AIM OF THE EXERCISE -
All lines below containing "Staying" are to be listed.
DATASET CONTENT Block Start
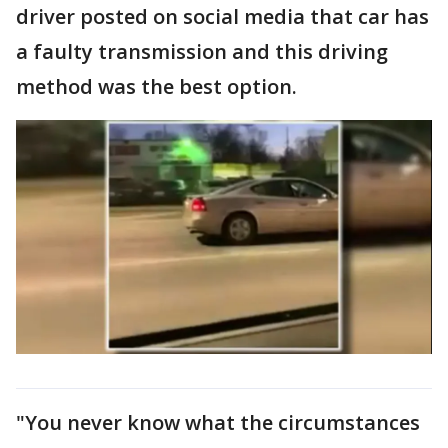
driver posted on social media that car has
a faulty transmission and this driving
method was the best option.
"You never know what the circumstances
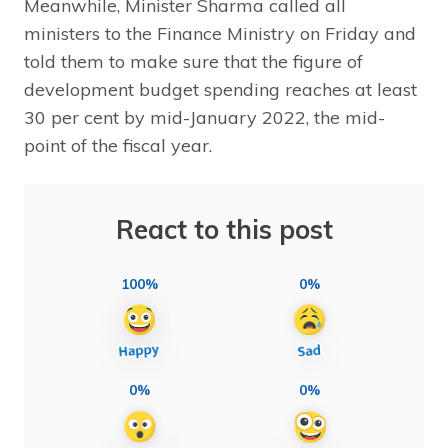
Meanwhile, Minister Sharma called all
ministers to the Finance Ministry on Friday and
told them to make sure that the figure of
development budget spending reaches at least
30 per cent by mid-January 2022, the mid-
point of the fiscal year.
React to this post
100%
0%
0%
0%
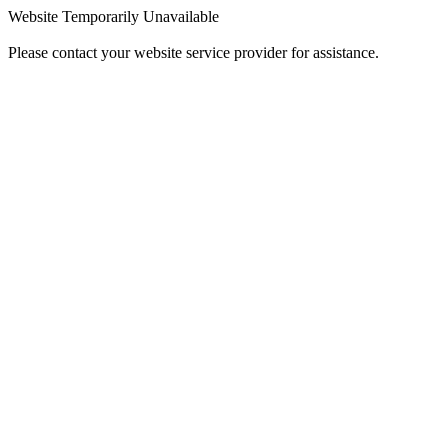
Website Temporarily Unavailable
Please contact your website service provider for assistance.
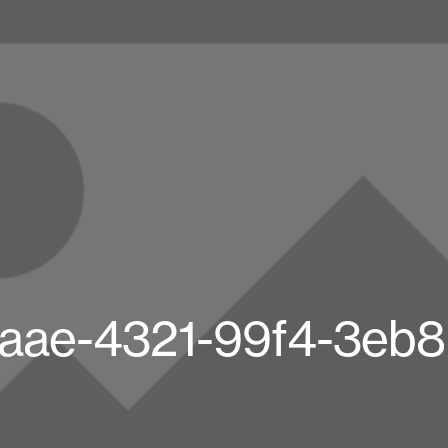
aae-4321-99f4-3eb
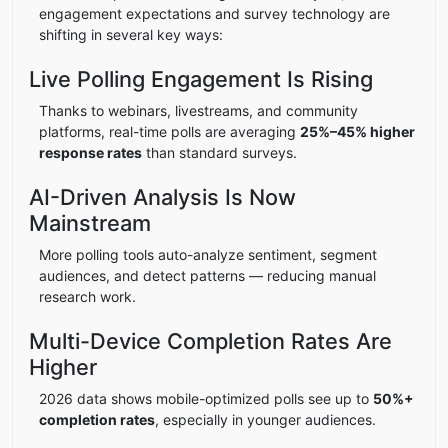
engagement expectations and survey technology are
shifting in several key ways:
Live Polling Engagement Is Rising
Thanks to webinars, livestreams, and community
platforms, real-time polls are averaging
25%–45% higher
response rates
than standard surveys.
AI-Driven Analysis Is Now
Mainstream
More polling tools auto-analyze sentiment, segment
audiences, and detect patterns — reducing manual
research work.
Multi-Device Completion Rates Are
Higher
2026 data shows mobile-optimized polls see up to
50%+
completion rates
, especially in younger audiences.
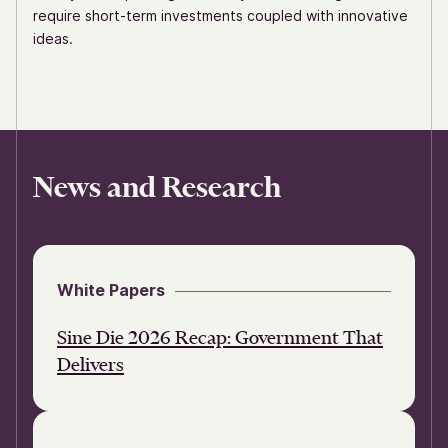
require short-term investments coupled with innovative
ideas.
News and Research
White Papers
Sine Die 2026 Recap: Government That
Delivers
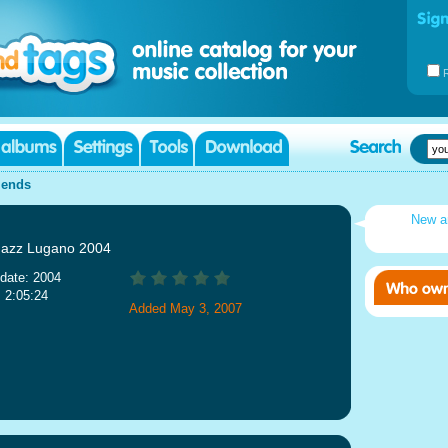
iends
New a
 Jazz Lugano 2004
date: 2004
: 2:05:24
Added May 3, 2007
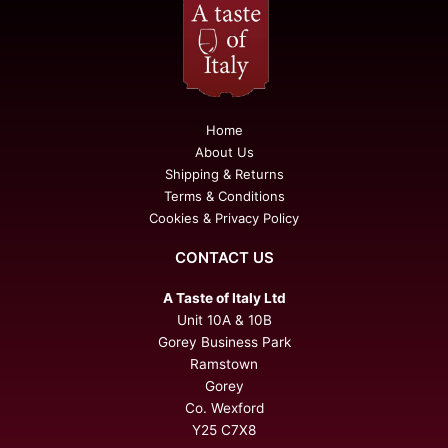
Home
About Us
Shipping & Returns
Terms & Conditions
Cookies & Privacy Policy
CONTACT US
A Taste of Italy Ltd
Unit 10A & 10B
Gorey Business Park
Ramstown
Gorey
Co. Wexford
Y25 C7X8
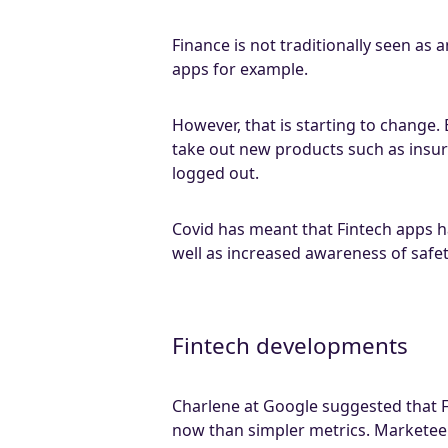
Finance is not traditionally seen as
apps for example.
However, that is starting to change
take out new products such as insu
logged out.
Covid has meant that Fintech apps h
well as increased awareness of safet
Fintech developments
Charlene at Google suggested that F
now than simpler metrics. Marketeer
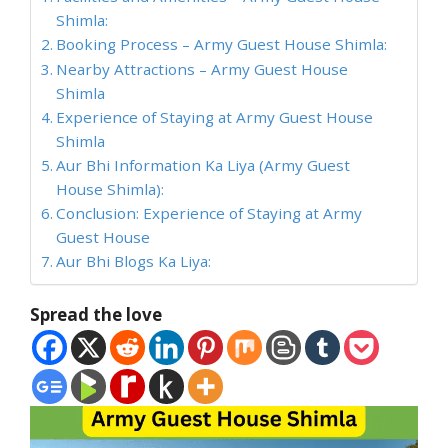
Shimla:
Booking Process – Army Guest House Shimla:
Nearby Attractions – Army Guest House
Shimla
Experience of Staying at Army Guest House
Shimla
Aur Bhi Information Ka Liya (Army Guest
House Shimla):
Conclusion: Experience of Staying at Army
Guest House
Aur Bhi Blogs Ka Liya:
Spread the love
DATASET CONTENT Block End
DATASET CONTENT Block Start
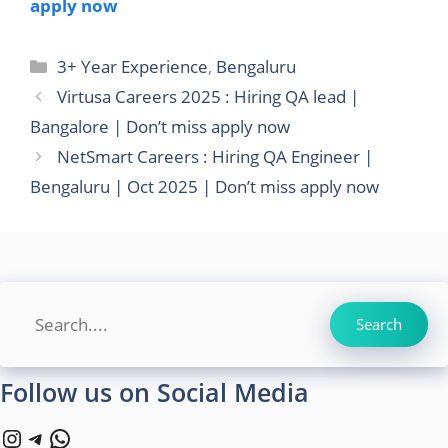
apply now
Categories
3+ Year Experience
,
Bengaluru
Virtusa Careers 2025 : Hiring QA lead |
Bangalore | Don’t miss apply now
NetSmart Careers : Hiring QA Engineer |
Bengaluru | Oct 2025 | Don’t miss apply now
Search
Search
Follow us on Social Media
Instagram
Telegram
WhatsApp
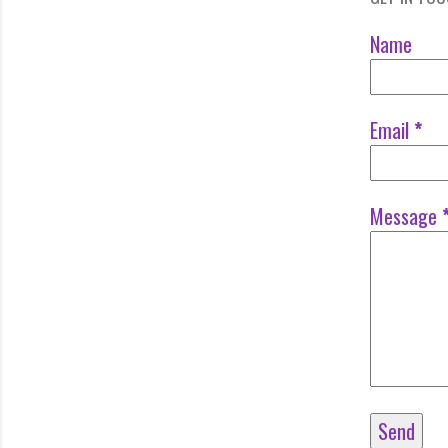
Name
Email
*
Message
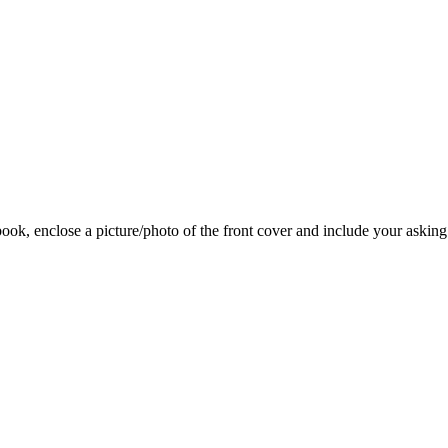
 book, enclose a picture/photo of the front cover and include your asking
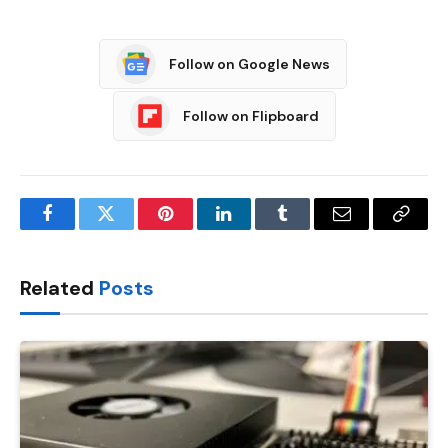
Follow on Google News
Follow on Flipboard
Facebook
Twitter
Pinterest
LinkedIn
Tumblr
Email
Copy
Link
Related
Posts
DATASET CONTENT Block End
DATASET CONTENT Block Start
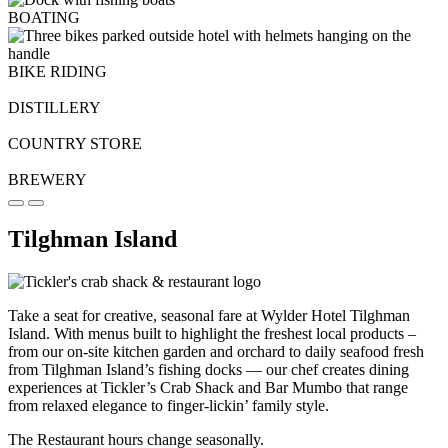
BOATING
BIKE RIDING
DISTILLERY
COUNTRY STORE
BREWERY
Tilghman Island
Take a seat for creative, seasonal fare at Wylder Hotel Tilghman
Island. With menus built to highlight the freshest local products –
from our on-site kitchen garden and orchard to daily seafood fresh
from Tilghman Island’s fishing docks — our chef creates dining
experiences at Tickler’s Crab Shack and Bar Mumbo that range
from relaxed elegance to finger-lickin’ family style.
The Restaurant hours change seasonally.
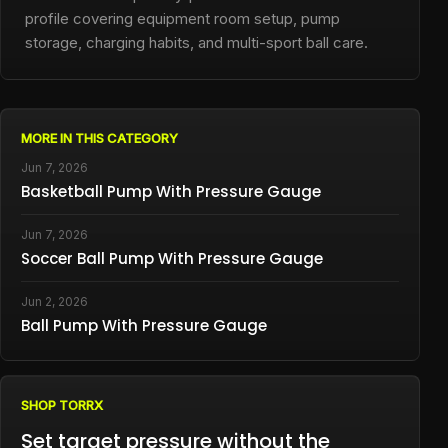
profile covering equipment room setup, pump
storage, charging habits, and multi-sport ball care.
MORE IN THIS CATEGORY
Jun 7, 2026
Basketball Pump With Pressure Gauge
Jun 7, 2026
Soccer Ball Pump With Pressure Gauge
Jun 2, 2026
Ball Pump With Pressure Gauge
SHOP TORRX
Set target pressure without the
DATASET CONTENT Block End
RESPONSE FOR THIS EXERCISE -
Experience of Staying at Army Guest House
Conclusion: Experience of Staying at Army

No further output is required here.